The Georgia Bulldogs landed at LAX on Tuesday night, their journey from Atlanta having taken five hours, as opposed to the four days via train when first they graced the Rose Bowl in 1942/1943. Their first brief media session is scheduled for this afternoon at Disneyland. Many, many more media sessions will follow.
When the College Football Playoff came into existence, its elders chose to make the first round of tournament games in the image of a regular bowl week, meaning that the on-site run-up to the semifinals would last the better part of a week. The teams would arrive early, do the tourist and fun bowl stuff and then (finally) get around to playing. The media obligations for Georgia and Oklahoma are as follows:
Welcome session (even though the teams landed yesterday) at Disneyland today; morning sessions with offensive/defensive coordinators and selected offensive/defensive players on Thursday and Friday; Media Day with full squads on Saturday; head coaches’ joint presser on Sunday.
> Also: Trippi and Dooley on UGA, Rose Bowl
Note that the Media Day festivities will not be held at the Rose Bowl itself but at the media hotel downtown L.A. This differs by semifinal site. The Rose Bowl prefers not to cart teams and the assembled media to Pasadena just for press stuff. When Florida State played Auburn in the final BCS title game in January 2014, Media Day wasn’t even staged in Los Angeles County; it was held in ballrooms at the Newport Beach Marriott in Orange County.

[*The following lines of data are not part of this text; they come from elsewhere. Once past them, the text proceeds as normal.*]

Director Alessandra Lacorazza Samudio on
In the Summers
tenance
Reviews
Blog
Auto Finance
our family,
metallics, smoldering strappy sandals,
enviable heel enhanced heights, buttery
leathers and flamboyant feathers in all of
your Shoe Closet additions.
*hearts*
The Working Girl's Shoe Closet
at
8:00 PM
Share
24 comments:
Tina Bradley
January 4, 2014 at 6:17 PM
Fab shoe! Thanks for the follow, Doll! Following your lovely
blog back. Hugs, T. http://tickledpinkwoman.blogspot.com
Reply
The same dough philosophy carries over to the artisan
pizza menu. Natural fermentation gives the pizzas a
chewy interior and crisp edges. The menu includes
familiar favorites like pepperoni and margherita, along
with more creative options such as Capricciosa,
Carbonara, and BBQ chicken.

If you win your semifinal, your media load lightens. The CFP also made the decision to treat its championship game more as a normal game. Teams generally arrive on Friday before the Monday night game. Media Day is Saturday, the coaches’ joint presser on Sunday – and that’s it.

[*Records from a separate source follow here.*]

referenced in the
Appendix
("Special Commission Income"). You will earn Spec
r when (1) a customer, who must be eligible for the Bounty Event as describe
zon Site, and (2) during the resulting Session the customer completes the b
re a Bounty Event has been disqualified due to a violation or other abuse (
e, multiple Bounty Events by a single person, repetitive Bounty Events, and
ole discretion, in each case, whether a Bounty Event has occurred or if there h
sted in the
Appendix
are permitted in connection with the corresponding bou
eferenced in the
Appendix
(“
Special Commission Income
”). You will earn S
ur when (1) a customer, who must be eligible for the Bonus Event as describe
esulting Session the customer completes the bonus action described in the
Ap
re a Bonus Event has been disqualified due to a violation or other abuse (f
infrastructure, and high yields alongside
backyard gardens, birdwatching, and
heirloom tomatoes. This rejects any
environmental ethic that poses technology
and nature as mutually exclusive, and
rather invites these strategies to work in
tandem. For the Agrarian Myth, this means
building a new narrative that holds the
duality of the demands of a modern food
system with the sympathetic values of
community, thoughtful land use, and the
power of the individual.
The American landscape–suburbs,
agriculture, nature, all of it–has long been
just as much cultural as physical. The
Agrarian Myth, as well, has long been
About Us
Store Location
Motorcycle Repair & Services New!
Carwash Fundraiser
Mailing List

The CFP doesn’t treat its title tilt like the dragged-out Super Bowl. On the contrary, it gives its participants its bowl-type week first and something more streamlined second. If you make the final, you’re on a business trip.

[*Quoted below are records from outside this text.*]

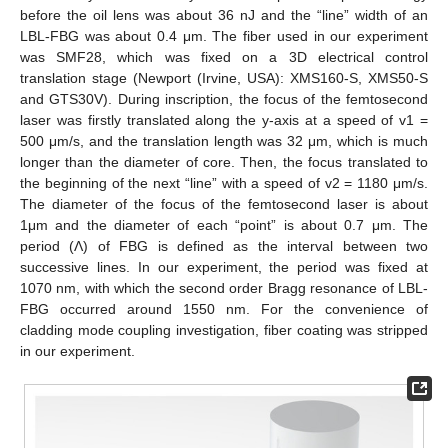
before the oil lens was about 36 nJ and the “line” width of an
LBL-FBG was about 0.4 μm. The fiber used in our experiment
was SMF28, which was fixed on a 3D electrical control
translation stage (Newport (Irvine, USA): XMS160-S, XMS50-S
and GTS30V). During inscription, the focus of the femtosecond
laser was firstly translated along the y-axis at a speed of v1 =
500 μm/s, and the translation length was 32 μm, which is much
longer than the diameter of core. Then, the focus translated to
the beginning of the next “line” with a speed of v2 = 1180 μm/s.
The diameter of the focus of the femtosecond laser is about
1μm and the diameter of each “point” is about 0.7 μm. The
period (Λ) of FBG is defined as the interval between two
successive lines. In our experiment, the period was fixed at
1070 nm, with which the second order Bragg resonance of LBL-
FBG occurred around 1550 nm. For the convenience of
cladding mode coupling investigation, fiber coating was stripped
in our experiment.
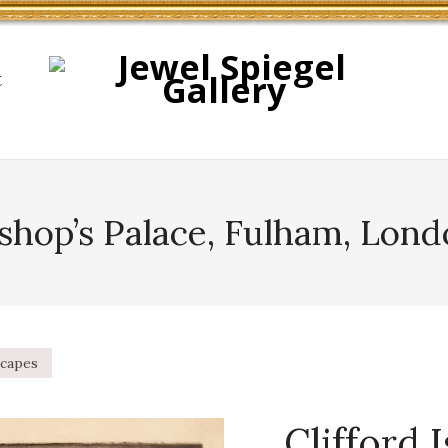
t
shop’s Palace, Fulham, Lon
capes
Clifford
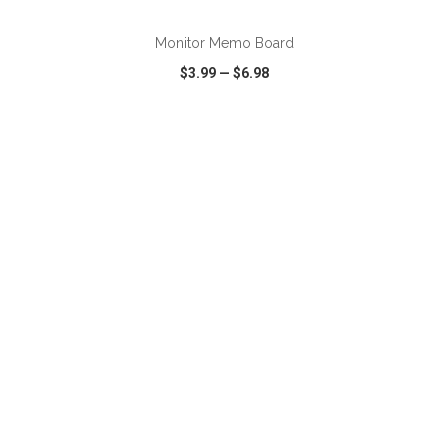
Monitor Memo Board
$3.99
—
$6.98
VIEW
WISH LIST
SHARE
ADD TO CART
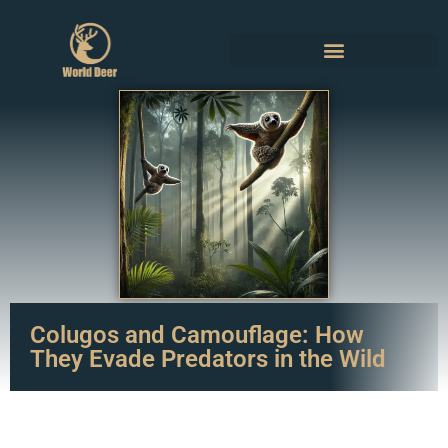
Colugos and Camouflage: How
They Evade Predators in the Wild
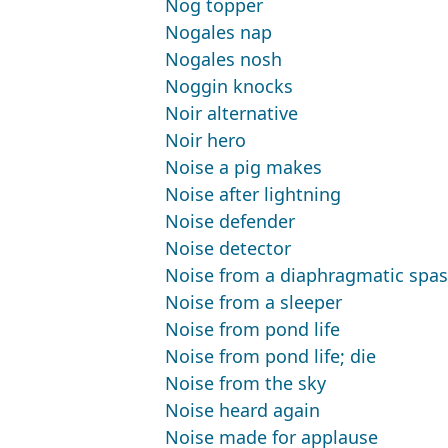
Nog topper
Nogales nap
Nogales nosh
Noggin knocks
Noir alternative
Noir hero
Noise a pig makes
Noise after lightning
Noise defender
Noise detector
Noise from a diaphragmatic spa
Noise from a sleeper
Noise from pond life
Noise from pond life; die
Noise from the sky
Noise heard again
Noise made for applause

Both Georgia and Oklahoma are practicing at the StubHub Center in Carson, which is south of L.A. but not so far south as Anaheim and Disneyland. The Bulldogs are staying downtown, as opposed to being, say, in Hollywood. The team hotel isn’t far from Staples Center, where the Lakers and Clippers play. Hollywood and Beverly Hills and Santa Monica are a bit west – not far west, but with L.A. traffic, nothing is a quick ride.
But enough tour guide stuff. We’ll get around to talking football soon. And I should report that I saw no one wearing Georgia regalia on my flight yesterday, though the day after Christmas was a bit early for even the most ardent fans to be traveling to a New Year’s Day bowl. I expect the Bulldog Nation invasion to begin in earnest on Thursday and Friday. I expect to see much Red & Black then.